Supporting information for paper:
Title: "Using a graph convolutional neural network model to identify bile salt export pump inhibitors."
Authors: AbdulHameed, Mohamed Diwan M.; Liu, Ruifeng; Wallqvist, Anders
Journal: Under Review
Data used for analyses:
- BSEP data of 925 compounds with SMILES and activity annotation;
- Multi-task learning input data-1 includes BSEP, hERG, and BBB.
- Multi-task learning input data-2 includes BSEP, hERG, BBB, PDK-1, and HIVpro.

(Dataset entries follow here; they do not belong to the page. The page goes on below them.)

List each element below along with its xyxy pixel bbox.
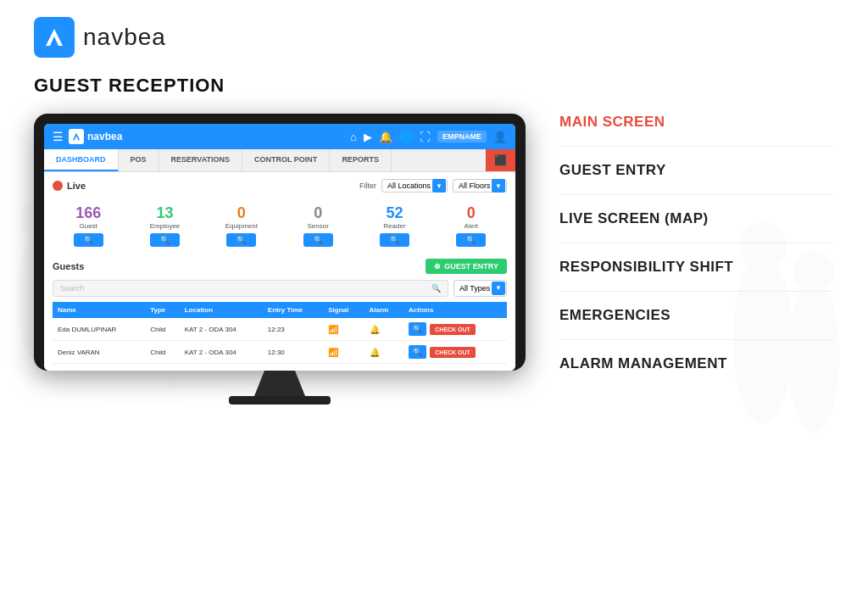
search-placeholder: Search [60,284,85,293]
col-name: Name [53,302,145,318]
expand-icon[interactable]: ⛶ [420,131,431,143]
svg-marker-9 [73,133,80,140]
wifi-signal-icon: 📶 [328,325,338,334]
topbar-logo-text: navbea [87,131,122,142]
right-panel: MAIN SCREEN GUEST ENTRY LIVE SCREEN (MAP… [551,114,834,388]
exit-button[interactable]: ⬛ [486,149,515,171]
row1-time: 12:23 [263,318,323,341]
hamburger-icon[interactable]: ☰ [53,130,64,143]
col-type: Type [145,302,180,318]
row2-location: KAT 2 - ODA 304 [180,341,263,364]
search-input-wrap[interactable]: Search 🔍 [53,280,448,297]
stat-employee-number: 13 [132,204,197,222]
stat-employee-label: Employee [132,222,197,230]
stat-sensor-label: Sensor [286,222,350,230]
menu-item-responsibility-label: RESPONSIBILITY SHIFT [559,259,733,275]
row2-checkout-button[interactable]: CHECK OUT [430,347,476,358]
row1-alarm: 🔔 [364,318,404,341]
row1-search-button[interactable]: 🔍 [409,322,426,336]
alarm-bell-icon-2: 🔔 [370,348,380,357]
stat-sensor-number: 0 [286,204,350,222]
menu-item-alarm-management[interactable]: ALARM MANAGEMENT [559,355,834,372]
type-select[interactable]: All Types [453,280,507,297]
empname-badge: EMPNAME [437,131,487,142]
guest-entry-icon: ⊕ [434,262,441,271]
menu-item-live-screen-label: LIVE SCREEN (MAP) [559,210,709,226]
row2-name: Deniz VARAN [53,341,145,364]
stat-reader-label: Reader [362,222,426,230]
nav-tabs: DASHBOARD POS RESERVATIONS CONTROL POINT… [44,149,515,172]
menu-item-live-screen[interactable]: LIVE SCREEN (MAP) [559,210,834,227]
menu-item-responsibility[interactable]: RESPONSIBILITY SHIFT [559,259,834,276]
page-title: GUEST RECEPTION [34,75,834,97]
search-icon: 🔍 [431,284,441,293]
menu-item-main-screen[interactable]: MAIN SCREEN [559,114,834,131]
table-row: Eda DUMLUPINAR Child KAT 2 - ODA 304 12:… [53,318,507,341]
bell-topbar-icon[interactable]: 🔔 [379,131,392,143]
stat-equipment-number: 0 [209,204,274,222]
menu-item-emergencies[interactable]: EMERGENCIES [559,307,834,324]
stat-guest-number: 166 [56,204,120,222]
tab-reports[interactable]: REPORTS [330,149,392,171]
row1-name: Eda DUMLUPINAR [53,318,145,341]
screen-topbar: ☰ navbea ⌂ [44,124,515,149]
stat-sensor-search[interactable]: 🔍 [303,233,333,247]
stat-guest-search[interactable]: 🔍 [74,233,103,247]
tab-dashboard[interactable]: DASHBOARD [44,149,119,171]
row1-actions: 🔍 CHECK OUT [403,318,507,341]
col-actions: Actions [403,302,507,318]
row1-checkout-button[interactable]: CHECK OUT [430,324,476,335]
row2-time: 12:30 [263,341,323,364]
row2-signal: 📶 [323,341,364,364]
logo-icon [34,17,75,58]
stat-alert-number: 0 [439,204,504,222]
stat-sensor: 0 Sensor 🔍 [282,199,353,252]
live-indicator: Live [53,181,86,191]
guests-title: Guests [53,261,84,271]
play-icon[interactable]: ▶ [364,131,372,143]
location-select[interactable]: All Locations [381,179,448,193]
row2-actions: 🔍 CHECK OUT [403,341,507,364]
menu-item-alarm-management-label: ALARM MANAGEMENT [559,355,727,371]
row2-alarm: 🔔 [364,341,404,364]
row1-type: Child [145,318,180,341]
stat-equipment-search[interactable]: 🔍 [226,233,256,247]
row2-type: Child [145,341,180,364]
monitor-container: ☰ navbea ⌂ [34,114,526,405]
floor-select[interactable]: All Floors [453,179,507,193]
row2-search-button[interactable]: 🔍 [409,345,426,359]
tab-control-point[interactable]: CONTROL POINT [242,149,330,171]
stat-equipment: 0 Equipment 🔍 [206,199,277,252]
stat-guest-label: Guest [56,222,120,230]
svg-marker-8 [46,29,63,46]
alarm-bell-icon: 🔔 [370,325,380,334]
menu-divider-2 [559,194,834,195]
guest-entry-label: GUEST ENTRY [444,262,498,271]
table-row: Deniz VARAN Child KAT 2 - ODA 304 12:30 … [53,341,507,364]
topbar-logo: navbea [69,129,122,144]
menu-divider-1 [559,146,834,147]
home-icon[interactable]: ⌂ [350,131,357,143]
menu-divider-3 [559,243,834,243]
filter-label: Filter [359,181,376,190]
globe-icon[interactable]: 🌐 [399,131,413,143]
guest-entry-button[interactable]: ⊕ GUEST ENTRY [426,259,507,274]
stat-alert-search[interactable]: 🔍 [456,233,486,247]
user-avatar-icon[interactable]: 👤 [493,131,507,143]
stat-reader-search[interactable]: 🔍 [380,233,409,247]
tab-pos[interactable]: POS [119,149,159,171]
stat-reader-number: 52 [362,204,426,222]
stat-employee-search[interactable]: 🔍 [150,233,180,247]
stat-employee: 13 Employee 🔍 [129,199,200,252]
stat-equipment-label: Equipment [209,222,274,230]
stats-row: 166 Guest 🔍 13 Employee 🔍 [53,199,507,252]
col-alarm: Alarm [364,302,404,318]
col-entry-time: Entry Time [263,302,323,318]
wifi-signal-icon-2: 📶 [328,348,338,357]
live-label: Live [67,181,86,191]
live-dot [53,181,63,191]
monitor-screen: ☰ navbea ⌂ [44,124,515,371]
menu-item-guest-entry[interactable]: GUEST ENTRY [559,162,834,179]
tab-reservations[interactable]: RESERVATIONS [159,149,243,171]
stat-guest: 166 Guest 🔍 [53,199,124,252]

Multi-task learning input data are provided as one-hot encoded matrix
Scripts used in this work.
-
train_gcnn_5cv_classification.py
This script trains a 5-fold cross validated graph convolutional neural network model using Chemprop and saves the results.
The GCNN model is trained on BSEP classification task, where the goal is to predict a binary outcome (Active or Inactive). The training data is provided in a CSV file. The model is trained using cross-validation with 5 folds, and the training process is repeated for 30 epochs. An ensemble of 10 models is trained, and the AUC and PR-AUC are used as evaluation metrics. The results of the model training are saved to output directory (eg. /home/user/out_BSEP_result/).
Once the command-line arguments are set up, the script uses the Chemprop library to parse the arguments and train the model using the cross_validate() and run_training() functions. The script outputs mean of the evaluation metric(s) for the trained model.
-
Performance_Metrics_Script.R
This function calculates various performance metrics for binary classification model predictions.